In-Depth: Rep. Anna Eshoo (D-CA) introduced this legislation to direct the Executive branch to harness information and communications technologies to improve energy efficiency and reduce energy use within the federal government:
“As the nation’s largest energy user, landowner, and employer, the federal government should lead by example to improve the energy efficiency of its technology equipment and data centers. This legislation will reduce the federal government’s energy use, save taxpayer dollars, and set the standard for the private sector. I’m pleased to see this important policy once again pass the House, and I look forward to its swift consideration in the Senate.”
This legislation has five bipartisan cosponsors, including three Republicans and two Democrats, in the current Congress and hasn’t received a committee vote. In the 115th Congress, it passed the House by voice vote with one Republican cosponsor, Rep. Adam Kinzinger (R-IL).
Of Note: Bill Kleyman, a contributor to TechTarget, points out, “You can't effectively manage what you can't monitor. The only way to run a properly optimized data center is to have a solid monitoring platform designed for your environment." An effective monitoring platform can help identify zombie services, inefficient equipment, and total energy consumption.

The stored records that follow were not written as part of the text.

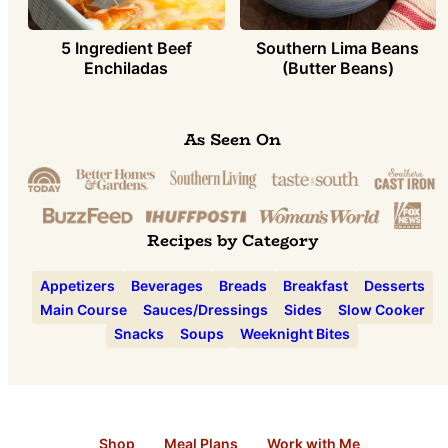
5 Ingredient Beef
Southern Lima Beans
Enchiladas
(Butter Beans)
As Seen On
Recipes by Category
Appetizers
Beverages
Breads
Breakfast
Desserts
Main Course
Sauces/Dressings
Sides
Slow Cooker
Snacks
Soups
Weeknight Bites
Shop
Meal Plans
Work with Me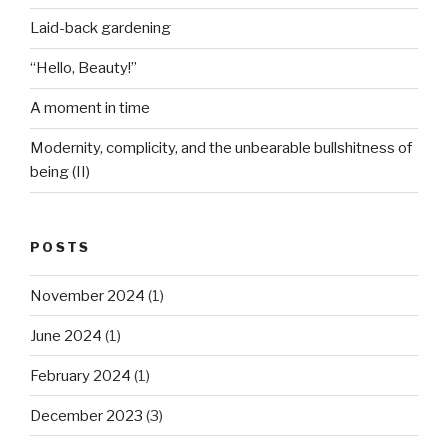
Laid-back gardening
“Hello, Beauty!”
A moment in time
Modernity, complicity, and the unbearable bullshitness of
being (II)
POSTS
November 2024
(1)
June 2024
(1)
February 2024
(1)
December 2023
(3)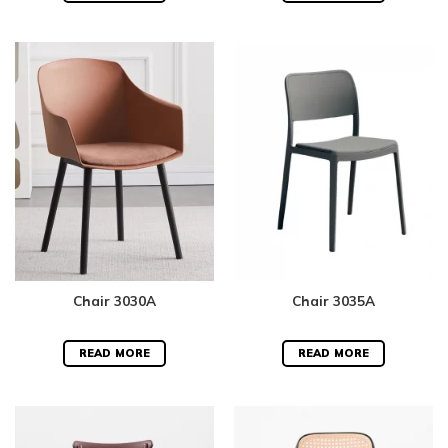
Chair 3030A
Chair 3035A
READ MORE
READ MORE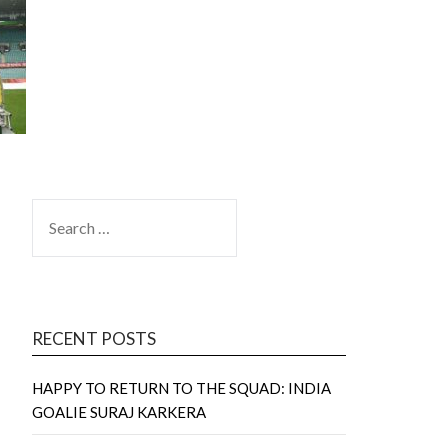
SEARCH
FOR:
RECENT POSTS
HAPPY TO RETURN TO THE SQUAD: INDIA
GOALIE SURAJ KARKERA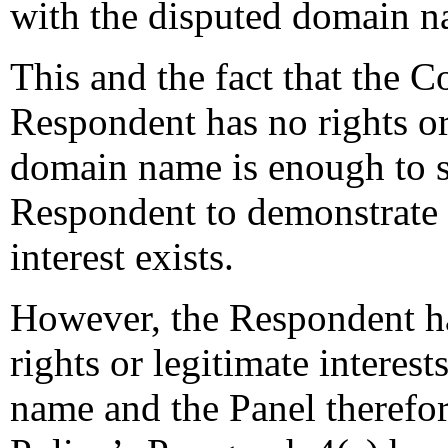
with the disputed domain n
This and the fact that the C
Respondent has no rights or 
domain name is enough to sh
Respondent to demonstrate t
interest exists.
However, the Respondent ha
rights or legitimate interes
name and the Panel therefore 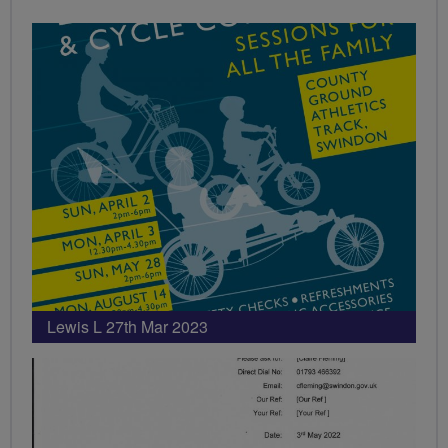
Lewis L 27th Mar 2023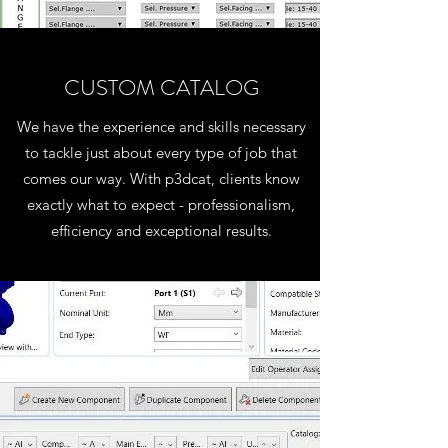
CUSTOM CATALOG
We have the experience and skills necessary
to tackle just about every type of job that
comes our way. With p3dcat, clients know
exactly what to expect - professionalism,
efficiency and exceptional results.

Data centers account for almost 2% of all U.S. electricity consumption and 10% of the federal government’s electricity usage. In 2017, the Center for Climate and Energy Solutions estimated that widespread adoption of energy-efficient information technologies, including energy solutions at the more than 2,000 federal data centers, could save the federal government more than $5 billion in energy costs through 2020.
The DOE’s Federal Energy Management Program (FEMP) plays a critical role in reducing energy use and increasing federal agencies’ renewable energy. Since 1975, the federal government has decreased the energy intensity of its buildings by more than 40%. FEMP’s goals include helping agencies reduce GHG emissions by 40% by fiscal year 2025 compared to fiscal year 2008 and ensure that at least 30% of federal electricity consumption is generated from renewable sources by 2025.
FEMP provides agencies and organizations the information, tools, and assistance they need to achieve their energy-related requirements and goals. This includes helping federal agencies with project financing mechanisms, including energy-saving performance contracts (ESPCs). In an ESPC, a contractor pays the up-front cost of improvements and is repaid through a portion of the energy savings.